Scusate se vi rubo trenta righe. È morto Ezio Pascutti, un pezzo di storia del calcio che ha accompagnato la mia cronaca di ragazzo, decorandola di emozioni, di sapori. Aveva 79 anni. «Così si gioca solo in paradiso». Lo coniò Fulvio Bernardini, era uno slogan: ancora un po’ e sarà un indirizzo. Il Bologna più bello, il Bologna dell’ultimo scudetto. Negri; Furlanis, Pavinato; Tumburus, Janich, Fogli; Perani, Bulgarelli, Nielsen, Haller, Pascutti. Ezio è l’ultimo che il destino ha convocato, dopo Giacomino Bulgarelli (2009), Helmut Haller (2012), Carlo Furlanis (2013), Harald Nielsen e Paride Tumburus (2015).
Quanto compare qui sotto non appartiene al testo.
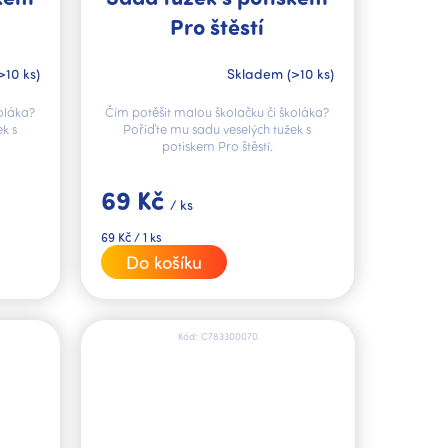
Pro štěstí
>10 ks)
Skladem
(>10 ks)
oláka?
Čím potěšit malou školačku či školáka?
k s
Pořiďte mu sadu veselých tužek s
potiskem Pro štěstí.
69 Kč
/ ks
Měrná
69 Kč / 1 ks
cena:
Do košíku
Kód:
C783300070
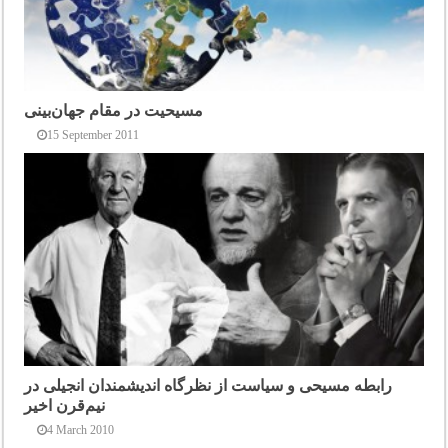
مسیحیت در مقام جهان‌بینی
15 September 2011
رابطه مسیحی و سیاست از نظرگاه اندیشمندان انجیلی در
نیم‌قرن اخیر
4 March 2010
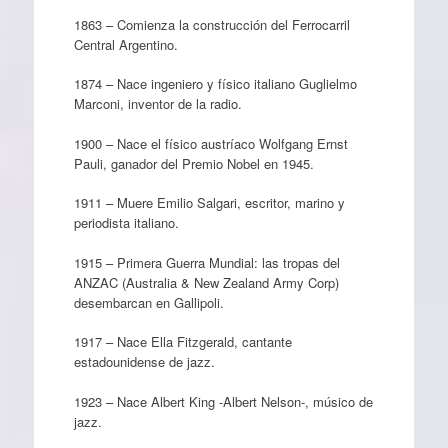
1863 – Comienza la construcción del Ferrocarril
Central Argentino.
1874 – Nace ingeniero y físico italiano Guglielmo
Marconi, inventor de la radio.
1900 – Nace el físico austríaco Wolfgang Ernst
Pauli, ganador del Premio Nobel en 1945.
1911 – Muere Emilio Salgari​, escritor, marino y
periodista italiano.
1915 – Primera Guerra Mundial: las tropas del
ANZAC (Australia & New Zealand Army Corp)
desembarcan en Gallipoli.
1917 – Nace Ella Fitzgerald, cantante
estadounidense de jazz.
1923 – Nace Albert King -Albert Nelson-, músico de
jazz.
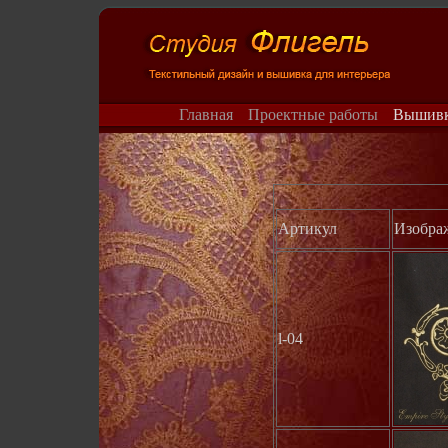
Главная
Проектные работы
Вышив
Артикул
Изобра
l-04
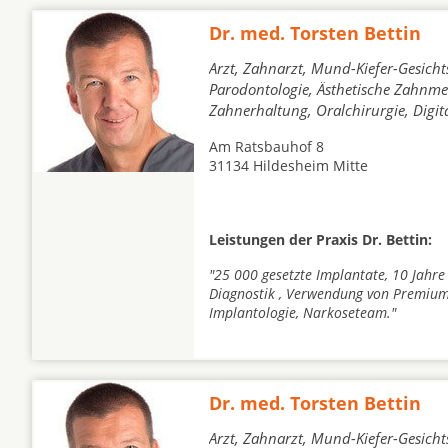
Dr. med. Torsten Bettin
Arzt, Zahnarzt, Mund-Kiefer-Gesicht
Parodontologie, Ästhetische Zahnmed
Zahnerhaltung, Oralchirurgie, Digi
Am Ratsbauhof 8
31134 Hildesheim Mitte
Leistungen der Praxis Dr. Bettin:
"25 000 gesetzte Implantate, 10 Jahre
Diagnostik , Verwendung von Premium
Implantologie, Narkoseteam."
Dr. med. Torsten Bettin
Arzt, Zahnarzt, Mund-Kiefer-Gesicht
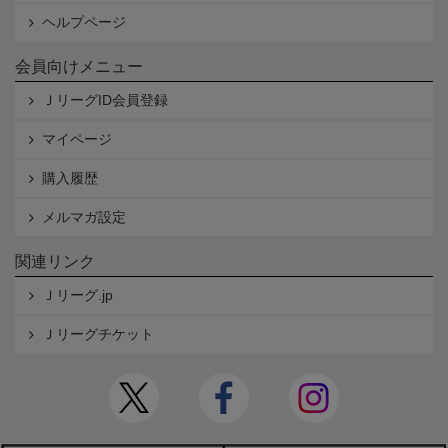
ヘルプページ
会員向けメニュー
ＪリーグID会員登録
マイページ
購入履歴
メルマガ設定
関連リンク
Ｊリーグ.jp
Ｊリーグチケット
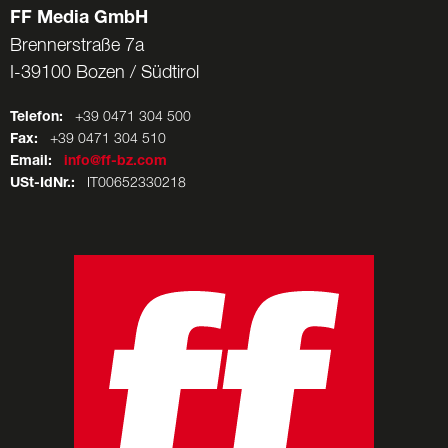
FF Media GmbH
Brennerstraße 7a
I-39100 Bozen / Südtirol
Telefon:
+39 0471 304 500
Fax:
+39 0471 304 510
Email:
info@ff-bz.com
USt-IdNr.:
IT00652330218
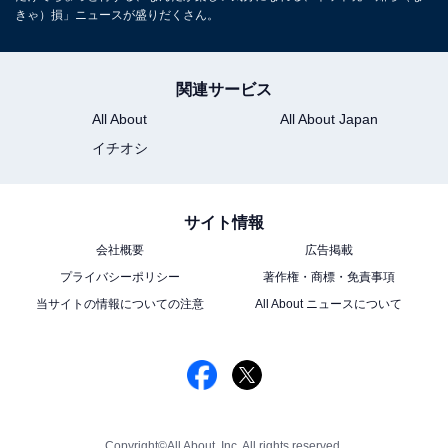
きゃ）損」ニュースが盛りだくさん。
関連サービス
All About
All About Japan
イチオシ
サイト情報
会社概要
広告掲載
プライバシーポリシー
著作権・商標・免責事項
当サイトの情報についての注意
All About ニュースについて
Copyright©All About, Inc. All rights reserved.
Bologna, sempre Bologna, fortissimamente Bologna. Friulano di culla, undici di domicilio, punta di mestiere, cannoniere d’istinto. E che carattere: una selva di moccoli, una foresta di spigoli. Aveva una chierica che gli forniva un’aura da prevosto (ma non ditelo a Dubinsky, il sovietico che, in Nazionale, prese per la gola), era un’infermeria ambulante, e per infortunio non giocò la partita della vita, lo spareggio del 7 giugno 1964 con l’Inter, a Roma, due a zero, prima Fogli e poi Nielsen.
Però segnava. Però era sempre lì, in perfetto orario sul cross calibrato o il terzino sbilanciato. C’è una foto che conservo nel cuore della memoria. Un pomeriggio al Comunale, 4 dicembre 1966: Bologna-Inter 3-2. Ero in curva, prigioniero del transitor e delle sue scariche. Brutto notizie: Roma uno Juventus zero, autogol di Bercellino (per la cronaca, Beccantini è fin da bambino tifoso Juve e non ne ha mai fatto mistero, ndr).
Non era facile immaginare «là» ed essere «qua». Fu proprio il gol di Pascutti ad «allontanarmi» dalla radiolina. Di testa, in tuffo, con Tarcisio Burgnich allungato al suo fianco, come su un tappeto volante - un tappeto di chiodi - come se l’episodio non credesse ai suoi occhi, come se l’attimo cercasse un padrone.
Ecco, Ezio era così: zero dribbling ma 130 gol.